How Do Anti-Vaccine Advocates React to a Vaccine Bill in New Jersey? Hint: Not Very Well

I won’t bore you with the details because the video is quite good on its own. Basically, NJ legislators in a committee voted to advance a bill for a vote. The bill would require parents seeking a vaccine exemption for attending school to do one of several things. They can get a physician to write a letter that required vaccines are not medically advisable for a child, as is the case for many children who truly do have an allergy to a vaccine component. Or they can show proof that their religion doesn’t allow vaccines (none of the major religions prohibit vaccines, by the way) and sign a notarized attestation to that effect. That’s it.

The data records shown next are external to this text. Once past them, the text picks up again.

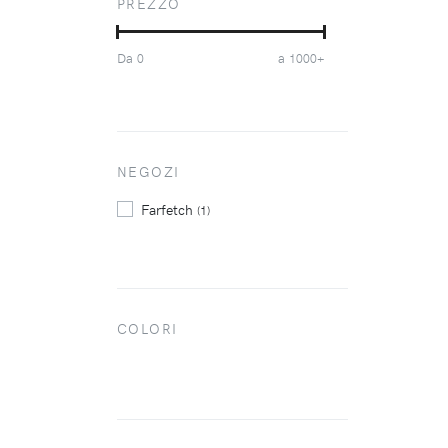
PREZZO
Da
a
0
1000+
NEGOZI
Farfetch
(1)
COLORI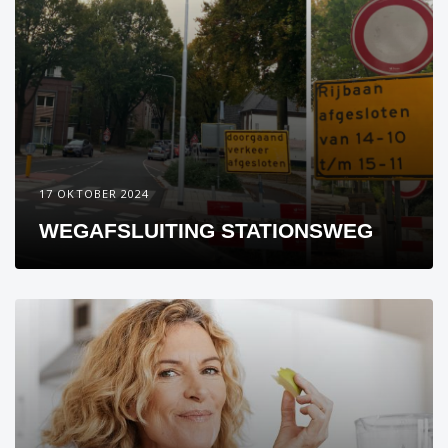
17 OKTOBER 2024
WEGAFSLUITING STATIONSWEG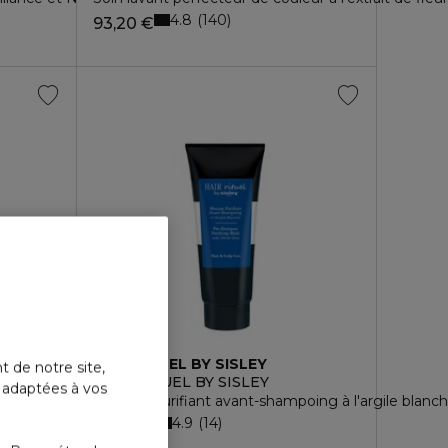
4.8
140
93,20 €
HAIR RITUEL BY SISLEY
t de notre site,
HAIR RITUEL BY SISLEY
s adaptées à vos
nte
Masque purifiant avant-shampoing à l'argile blanc
4.9
14
114,50 €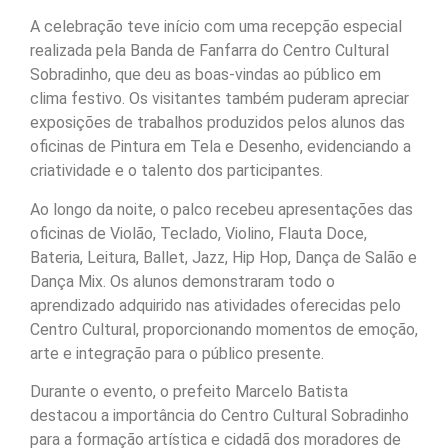
A celebração teve início com uma recepção especial
realizada pela Banda de Fanfarra do Centro Cultural
Sobradinho, que deu as boas-vindas ao público em
clima festivo. Os visitantes também puderam apreciar
exposições de trabalhos produzidos pelos alunos das
oficinas de Pintura em Tela e Desenho, evidenciando a
criatividade e o talento dos participantes.
Ao longo da noite, o palco recebeu apresentações das
oficinas de Violão, Teclado, Violino, Flauta Doce,
Bateria, Leitura, Ballet, Jazz, Hip Hop, Dança de Salão e
Dança Mix. Os alunos demonstraram todo o
aprendizado adquirido nas atividades oferecidas pelo
Centro Cultural, proporcionando momentos de emoção,
arte e integração para o público presente.
Durante o evento, o prefeito Marcelo Batista
destacou a importância do Centro Cultural Sobradinho
para a formação artística e cidadã dos moradores de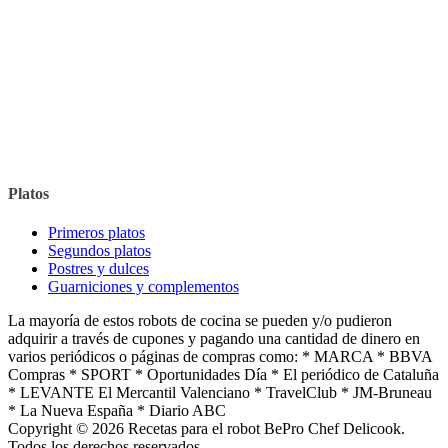
Platos
Primeros platos
Segundos platos
Postres y dulces
Guarniciones y complementos
La mayoría de estos robots de cocina se pueden y/o pudieron
adquirir a través de cupones y pagando una cantidad de dinero en
varios periódicos o páginas de compras como: * MARCA * BBVA
Compras * SPORT * Oportunidades Día * El periódico de Cataluña
* LEVANTE El Mercantil Valenciano * TravelClub * JM-Bruneau
* La Nueva España * Diario ABC
Copyright © 2026 Recetas para el robot BePro Chef Delicook.
Todos los derechos reservados.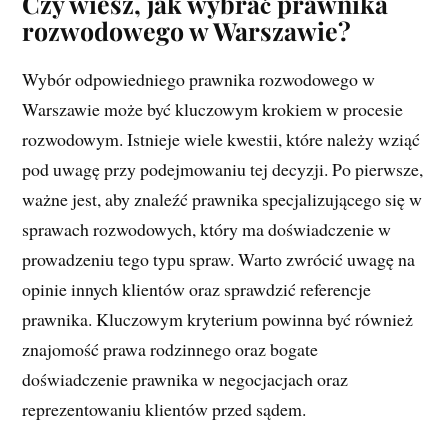
Czy wiesz, jak wybrać prawnika
rozwodowego w Warszawie?
Wybór odpowiedniego prawnika rozwodowego w
Warszawie może być kluczowym krokiem w procesie
rozwodowym. Istnieje wiele kwestii, które należy wziąć
pod uwagę przy podejmowaniu tej decyzji. Po pierwsze,
ważne jest, aby znaleźć prawnika specjalizującego się w
sprawach rozwodowych, który ma doświadczenie w
prowadzeniu tego typu spraw. Warto zwrócić uwagę na
opinie innych klientów oraz sprawdzić referencje
prawnika. Kluczowym kryterium powinna być również
znajomość prawa rodzinnego oraz bogate
doświadczenie prawnika w negocjacjach oraz
reprezentowaniu klientów przed sądem.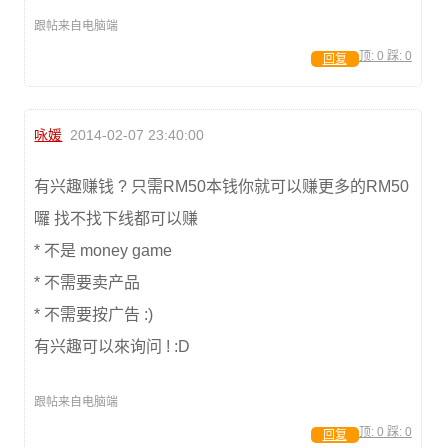
跟帖来自电脑端
顶:
0
踩:
0
回复
咏媛
2014-02-07 23:40:00
有兴趣赚钱 ? 只需RM50本钱你就可以赚更多的RM50
囉 找不找下线都可以赚
* 不是 money game
* 不需要卖产品
* 不需要按广告 :)
有兴趣可以來询问 ! :D
跟帖来自电脑端
顶:
0
踩:
0
回复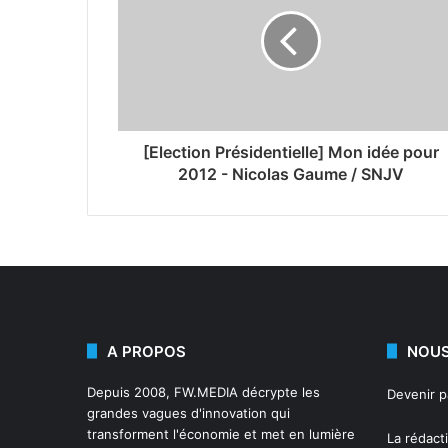
[Election Présidentielle] Mon idée pour
2012 - Nicolas Gaume / SNJV
A PROPOS
NOUS
Depuis 2008,
FW.MEDIA
décrypte les
Devenir 
grandes vagues d'innovation qui
transforment l'économie et met en lumière
La rédact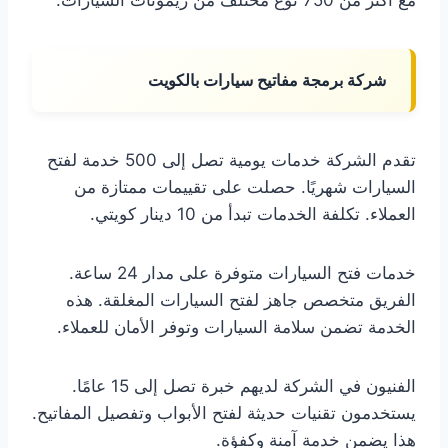
مع أكثر من 750 نوع مختلف من ريموتات السيارات.
شركة برمجة مفاتيح سيارات بالكويت
تقدم الشركة خدمات يومية تصل إلى 500 خدمة لفتح
السيارات شهريًا. حصلت على تقييمات ممتازة من
العملاء. تكلفة الخدمات تبدأ من 10 دينار كويتي.
خدمات فتح السيارات متوفرة على مدار 24 ساعة.
الفريق متخصص جاهز لفتح السيارات المغلقة. هذه
الخدمة تضمن سلامة السيارات وتوفر الأمان للعملاء.
الفنيون في الشركة لديهم خبرة تصل إلى 15 عامًا.
يستخدمون تقنيات حديثة لفتح الأبواب وتفصيل المفاتيح.
هذا يضمن خدمة آمنة وكفؤة.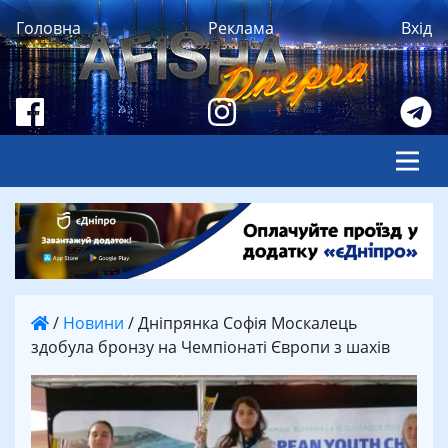
Головна
Реклама
Вхід
/
Новини
/
Дніпрянка Софія Москалець
здобула бронзу на Чемпіонаті Європи з шахів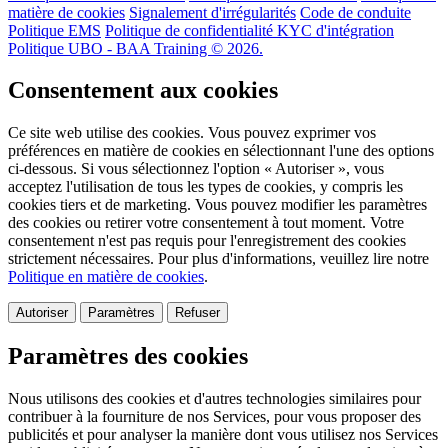
matière de cookies
Signalement d'irrégularités
Code de conduite
Politique EMS
Politique de confidentialité KYC d'intégration
Politique UBO - BAA Training © 2026.
Consentement aux cookies
Ce site web utilise des cookies. Vous pouvez exprimer vos
préférences en matière de cookies en sélectionnant l'une des options
ci-dessous. Si vous sélectionnez l'option « Autoriser », vous
acceptez l'utilisation de tous les types de cookies, y compris les
cookies tiers et de marketing. Vous pouvez modifier les paramètres
des cookies ou retirer votre consentement à tout moment. Votre
consentement n'est pas requis pour l'enregistrement des cookies
strictement nécessaires. Pour plus d'informations, veuillez lire notre
Politique en matière de cookies
.
Autoriser
Paramètres
Refuser
Paramètres des cookies
Nous utilisons des cookies et d'autres technologies similaires pour
contribuer à la fourniture de nos Services, pour vous proposer des
publicités et pour analyser la manière dont vous utilisez nos Services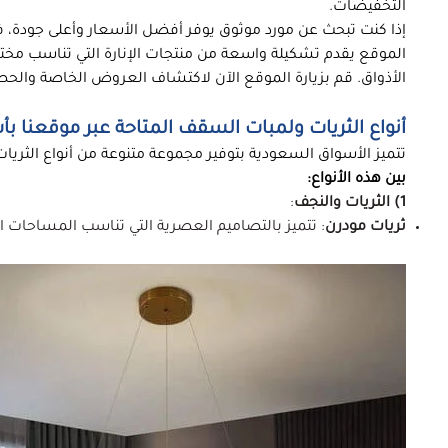
التخفيضات.
إذا كنت تبحث عن مورد موثوق يوفر أفضل الأسعار وأعلى جودة، 
الموقع يقدم تشكيلة واسعة من منتجات الإنارة التي تناسب مختل
الأذواق. قم بزيارة الموقع الآن لاكتشاف العروض الخاصة والح
أنواع الثريات ولمبات السقف المتاحة عبر موقعنا بأ
تتميز الأسواق السعودية بتوفير مجموعة متنوعة من أنواع الثريا
بين هذه الأنواع:
1) الثريات والنجف
:
ثريات مودرن
: تتميز بالتصاميم العصرية التي تناسب المساحات ال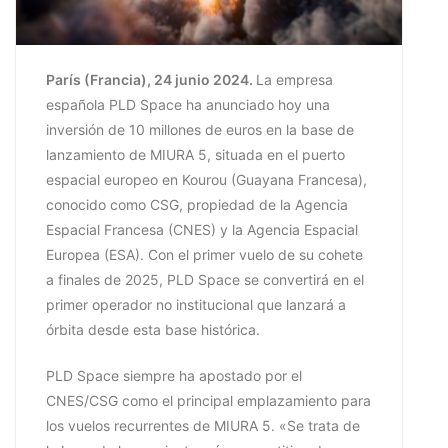
París (Francia), 24 junio 2024.
La empresa
española PLD Space ha anunciado hoy una
inversión de 10 millones de euros en la base de
lanzamiento de MIURA 5, situada en el puerto
espacial europeo en Kourou (Guayana Francesa),
conocido como CSG, propiedad de la Agencia
Espacial Francesa (CNES) y la Agencia Espacial
Europea (ESA). Con el primer vuelo de su cohete
a finales de 2025, PLD Space se convertirá en el
primer operador no institucional que lanzará a
órbita desde esta base histórica.
PLD Space siempre ha apostado por el
CNES/CSG como el principal emplazamiento para
los vuelos recurrentes de MIURA 5. «Se trata de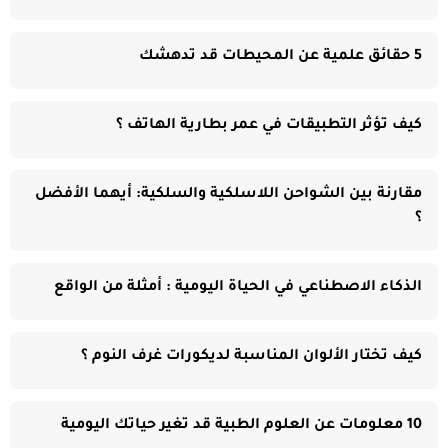
5 حقائق علمية عن المحيطات قد تدهشك
كيف تؤثر التطبيقات في عمر بطارية الهاتف ؟
مقارنة بين الشواحن اللاسلكية والسلكية: أيهما الأفضل
؟
الذكاء الاصطناعي في الحياة اليومية : أمثلة من الواقع
كيف تختار الألوان المناسبة لديكورات غرف النوم ؟
10 معلومات عن العلوم الطبية قد تغير حياتك اليومية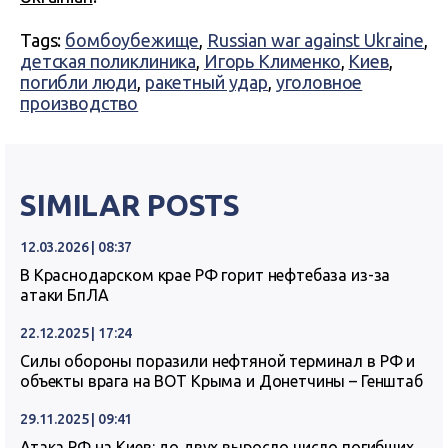
Tags:
бомбоубежище
,
Russian war against Ukraine
,
детская поликлиника
,
Игорь Клименко
,
Киев
,
погибли люди
,
ракетный удар
,
уголовное
производство
SIMILAR POSTS
12.03.2026 | 08:37
В Краснодарском крае РФ горит нефтебаза из-за
атаки БпЛА
22.12.2025 | 17:24
Силы обороны поразили нефтяной терминал в РФ и
объекты врага на ВОТ Крыма и Донетчины – Генштаб
29.11.2025 | 09:41
Атака РФ на Киев: до двух выросло число погибших,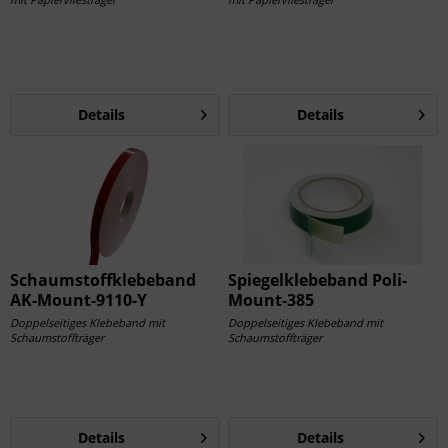
Details
Details
Schaumstoffklebeband
Spiegelklebeband Poli-
AK-Mount-9110-Y
Mount-385
Doppelseitiges Klebeband mit
Doppelseitiges Klebeband mit
Schaumstoffträger
Schaumstoffträger
Details
Details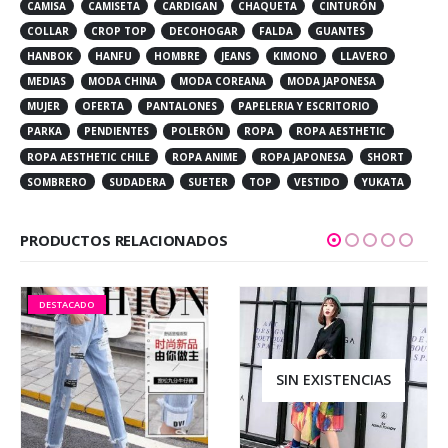
CAMISA
CAMISETA
CARDIGAN
CHAQUETA
CINTURÓN
COLLAR
CROP TOP
DECOHOGAR
FALDA
GUANTES
HANBOK
HANFU
HOMBRE
JEANS
KIMONO
LLAVERO
MEDIAS
MODA CHINA
MODA COREANA
MODA JAPONESA
MUJER
OFERTA
PANTALONES
PAPELERIA Y ESCRITORIO
PARKA
PENDIENTES
POLERÓN
ROPA
ROPA AESTHETIC
ROPA AESTHETIC CHILE
ROPA ANIME
ROPA JAPONESA
SHORT
SOMBRERO
SUDADERA
SUETER
TOP
VESTIDO
YUKATA
PRODUCTOS RELACIONADOS
DESTACADO
SIN EXISTENCIAS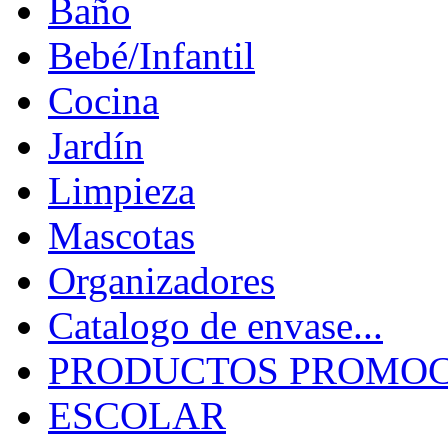
Baño
Bebé/Infantil
Cocina
Jardín
Limpieza
Mascotas
Organizadores
Catalogo de envase...
PRODUCTOS PROMOCI
ESCOLAR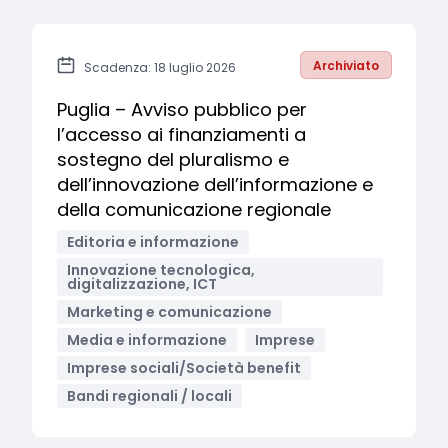
Archiviato
Scadenza: 18 luglio 2026
Puglia – Avviso pubblico per
l’accesso ai finanziamenti a
sostegno del pluralismo e
dell’innovazione dell’informazione e
della comunicazione regionale
Editoria e informazione
Innovazione tecnologica,
digitalizzazione, ICT
Marketing e comunicazione
Media e informazione
Imprese
Imprese sociali/Società benefit
Bandi regionali / locali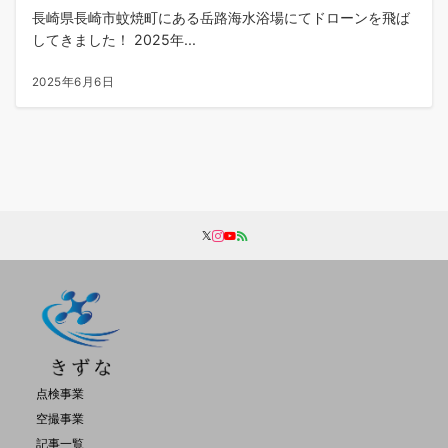
長崎県長崎市蚊焼町にある岳路海水浴場にてドローンを飛ば
してきました！ 2025年...
2025年6月6日
点検事業
空撮事業
記事一覧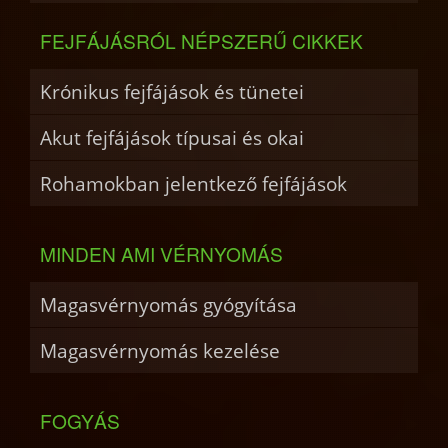
FEJFÁJÁSRÓL NÉPSZERŰ CIKKEK
Krónikus fejfájások és tünetei
Akut fejfájások típusai és okai
Rohamokban jelentkező fejfájások
MINDEN AMI VÉRNYOMÁS
Magasvérnyomás gyógyítása
Magasvérnyomás kezelése
FOGYÁS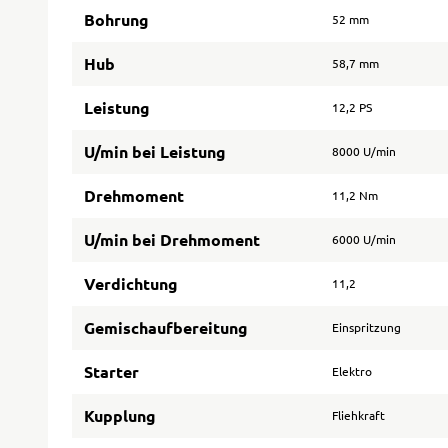
Bohrung
52 mm
Hub
58,7 mm
Leistung
12,2 PS
U/min bei Leistung
8000 U/min
Drehmoment
11,2 Nm
U/min bei Drehmoment
6000 U/min
Verdichtung
11,2
Gemischaufbereitung
Einspritzung
Starter
Elektro
Kupplung
Fliehkraft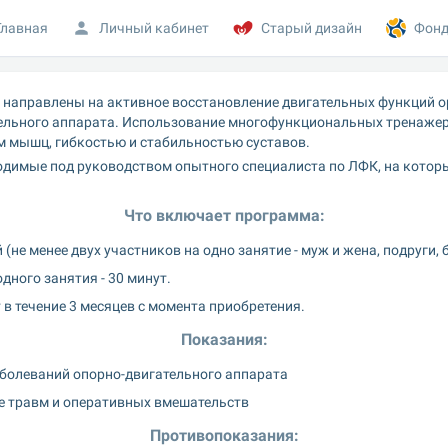
Главная
Личный кабинет
Старый дизайн
Фонд
 направлены на активное восстановление двигательных функций о
ельного аппарата. Использование многофункциональных тренажер
м мышц, гибкостью и стабильностью суставов.
одимые под руководством опытного специалиста по ЛФК, на которы
Что включает программа:
(не менее двух участников на одно занятие - муж и жена, подруги, б
ного занятия - 30 минут.
в течение 3 месяцев с момента приобретения.
Показания:
болеваний опорно-двигательного аппарата
е травм и оперативных вмешательств
Противопоказания: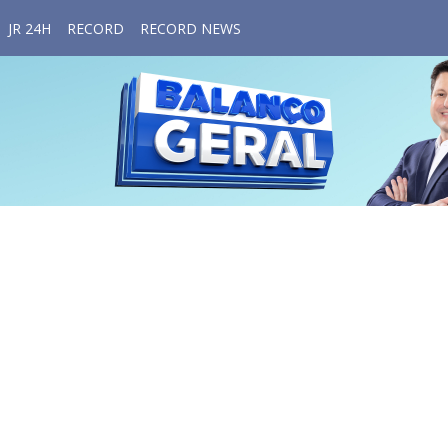
JR 24H
RECORD
RECORD NEWS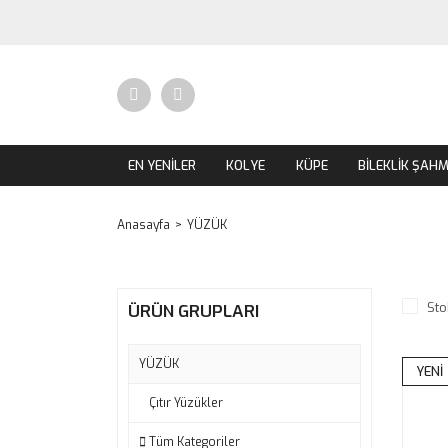
EN YENİLER
KOLYE
KÜPE
BİLEKLİK ŞAH
Anasayfa
YÜZÜK
Sto
ÜRÜN GRUPLARI
YÜZÜK
YENİ
Çıtır Yüzükler
Tüm Kategoriler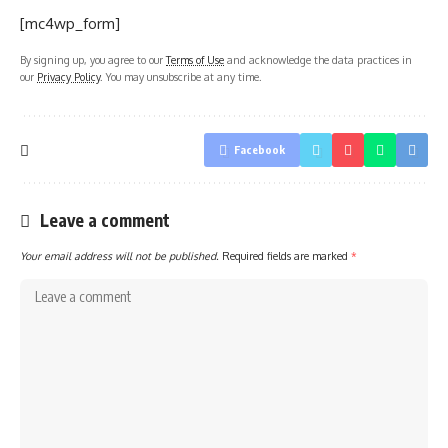
[mc4wp_form]
By signing up, you agree to our
Terms of Use
and acknowledge the data practices in
our
Privacy Policy
. You may unsubscribe at any time.
Facebook
Leave a comment
Your email address will not be published.
Required fields are marked
*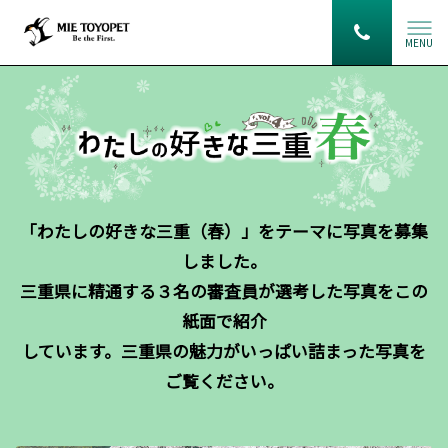
MENU
「わたしの好きな三重（春）」をテーマに写真を募集
しました。
三重県に精通する３名の審査員が選考した写真をこの
紙面で紹介
しています。三重県の魅力がいっぱい詰まった写真を
ご覧ください。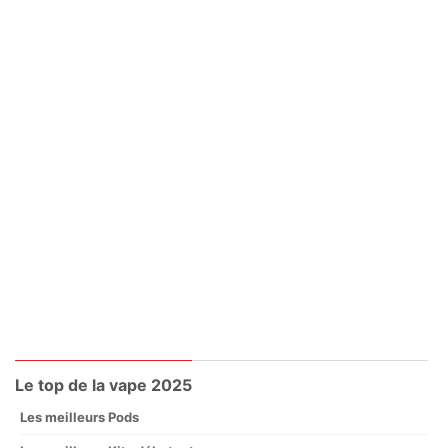
Le top de la vape 2025
Les meilleurs Pods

No one is being forced to be vaccinated. No one is being forced to not practice their religion. The only thing the bill does is keep people from lying about vaccines just because they have some ill-founded fear of vaccines. If anything, I would think that anti-vaccine activists would welcome this bill because it would eliminate people lying about their beliefs and give the world to see the true number of “true believers.” If I were them, which I’m not, and I won’t, but if I were… If I were them, I would put out a press release that would read something like:
“We welcome this bill in the NJ Legislature as it will shine a light on the true size and strength of our anti-vaccine community. This bill eliminates from our ranks those who are simply too lazy to go get their children vaccinated and documents in writing and via notarization those of us who truly stand against science.”
It’s just a draft. Feel free to alter it. 😉
Anyway, that vote didn’t go over well with the anti-vaccine crowd. They kind of didn’t like it:
Did you catch that child flipping the double birds at 1 minute 4 seconds? He’s the real victim in all this. Note that he is crying by the end of the video. Sad.